*EXERCISE*
Find the word "được" in the data, then copy each line where it is found.

(Saved data entries)
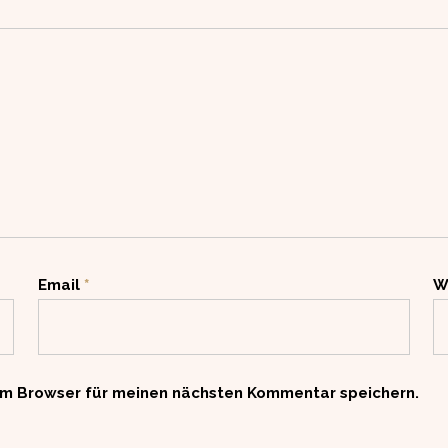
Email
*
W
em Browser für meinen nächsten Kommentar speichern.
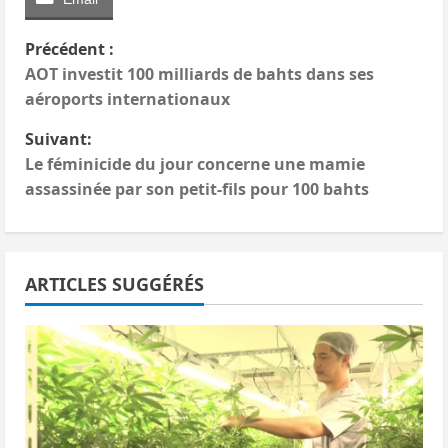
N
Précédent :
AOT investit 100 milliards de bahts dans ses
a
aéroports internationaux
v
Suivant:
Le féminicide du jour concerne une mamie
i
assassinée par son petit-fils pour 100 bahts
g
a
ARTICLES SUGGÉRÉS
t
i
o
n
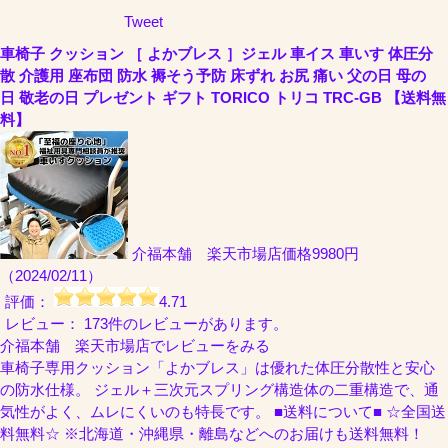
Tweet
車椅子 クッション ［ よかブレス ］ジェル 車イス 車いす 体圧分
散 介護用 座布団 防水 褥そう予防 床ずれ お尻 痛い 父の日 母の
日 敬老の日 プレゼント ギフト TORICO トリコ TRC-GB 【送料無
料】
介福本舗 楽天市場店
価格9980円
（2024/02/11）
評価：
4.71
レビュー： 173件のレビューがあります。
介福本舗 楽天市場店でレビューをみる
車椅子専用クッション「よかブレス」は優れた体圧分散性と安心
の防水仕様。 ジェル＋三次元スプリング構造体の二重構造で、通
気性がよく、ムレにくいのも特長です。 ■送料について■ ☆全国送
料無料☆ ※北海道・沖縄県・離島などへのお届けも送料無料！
...
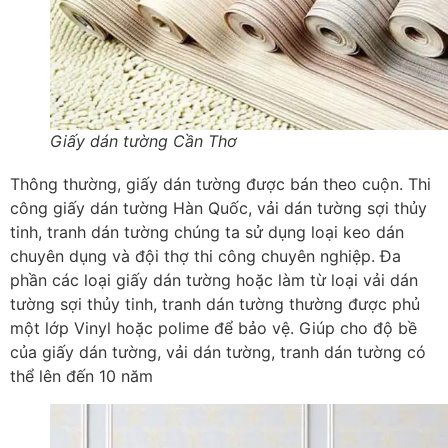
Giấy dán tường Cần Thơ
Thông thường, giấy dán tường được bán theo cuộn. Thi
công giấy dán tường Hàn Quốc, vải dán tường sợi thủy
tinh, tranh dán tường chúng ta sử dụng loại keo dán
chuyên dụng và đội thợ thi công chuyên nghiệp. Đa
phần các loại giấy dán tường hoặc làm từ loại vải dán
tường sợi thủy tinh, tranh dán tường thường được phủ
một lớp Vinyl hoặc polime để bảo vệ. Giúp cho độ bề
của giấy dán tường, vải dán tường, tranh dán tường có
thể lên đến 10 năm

*EXERCISE ANSWER*
Thông thường, giấy dán tường được bán theo cuộn. Thi
tường sợi thủy tinh, tranh dán tường thường được phủ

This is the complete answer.